Locally, lets not forget the seven-mile stretch – straight, without a curve – in Somerset County, and the highway’s proximity to the crash site of Flight 93 near Lambertsville and Shanksville on Sept. 11, 2001.
The Ferndale Historical Society is giving out free facsimile copies of Abraham Lincoln’s actual, original manuscript of his Gettysburg Address given on Nov. 19, 1863. (Gettysburg is located along Route 30.)
Wilbert A. Boerstler
President of Ferndale Historical Society
Property owners getting raw deal
It is difficult to comprehend why property owners in the Johnstown area are being forced unnecessarily to replace their sewer lines. The residents of an area as economically distressed as Johnstown cannot afford to spend money they don’t need to spend. The more we learned about the sewer project, the more absurdities we discovered.

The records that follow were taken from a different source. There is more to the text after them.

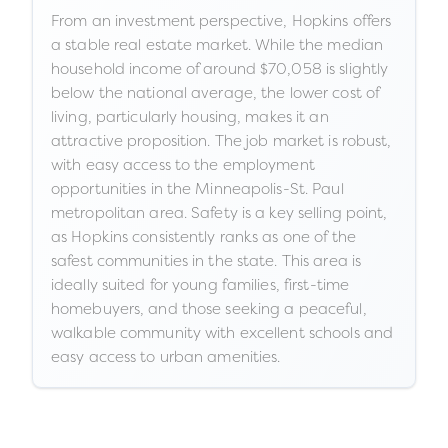
From an investment perspective, Hopkins offers
a stable real estate market. While the median
household income of around $70,058 is slightly
below the national average, the lower cost of
living, particularly housing, makes it an
attractive proposition. The job market is robust,
with easy access to the employment
opportunities in the Minneapolis-St. Paul
metropolitan area. Safety is a key selling point,
as Hopkins consistently ranks as one of the
safest communities in the state. This area is
ideally suited for young families, first-time
homebuyers, and those seeking a peaceful,
walkable community with excellent schools and
easy access to urban amenities.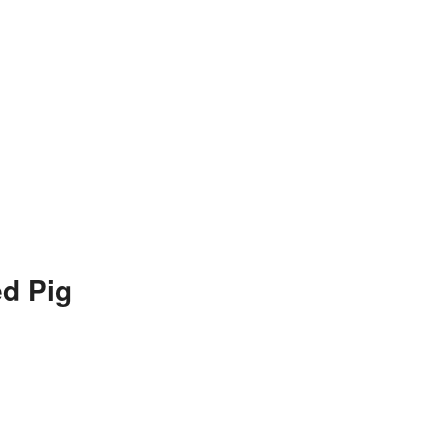
d Pig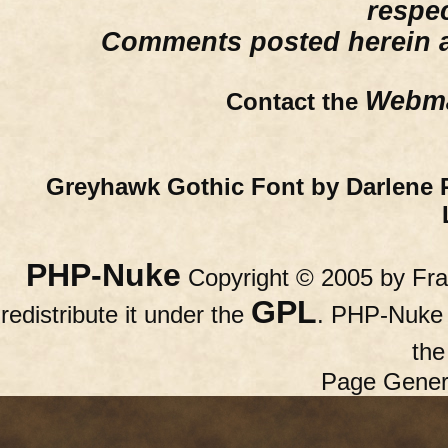
respe
Comments posted herein ar
Webma
Contact the
Greyhawk Gothic Font by Darlene 
PHP-Nuke
Copyright © 2005 by Fran
GPL
redistribute it under the
. PHP-Nuke c
th
Page Gener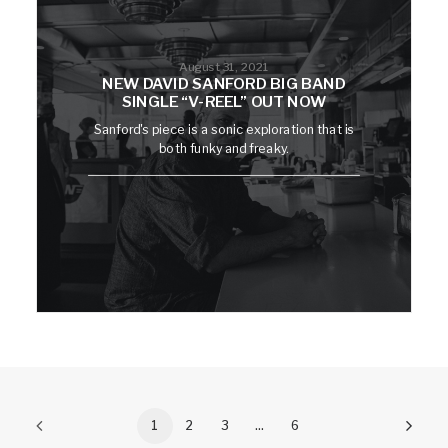
August 31, 2021
NEW DAVID SANFORD BIG BAND
SINGLE “V-REEL” OUT NOW
Sanford's piece is a sonic exploration that is
both funky and freaky.
1
2
3
…
6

In Dave Sutor’s Oct. 10 article in The Tribune-Democrat, he wrote: “The state ordered the Johnstown Redevelopment Authority to address problems in the Johnstown Regional Sewage system that feeds the Dornick Point plant. Council considered three options: building a new treatment plant, putting holding tanks in neighborhoods or replacing deficient lines.” The choice was the one that would cause the most expense and inconvenience to individual property owners.
The Department of Environmental Protection is not mandating an air-pressure test of the sewer lines, which would guarantee that the majority of lines would fail. Why is the city requiring that test if it is not necessary?
We have been told for the past 20 years that the Dornick Point plant is inadequate. After property owners are forced to replace sewer lines that don’t need to be replaced, they will be faced with even higher sewage bills to upgrade the plant.
To top it off, the redevelopment authority has awarded a five-year contract to operate the Dornick Point plant to a foreign-owned, profit-making company, which plans to reduce the workforce and will probably reduce the wages of the remaining workers.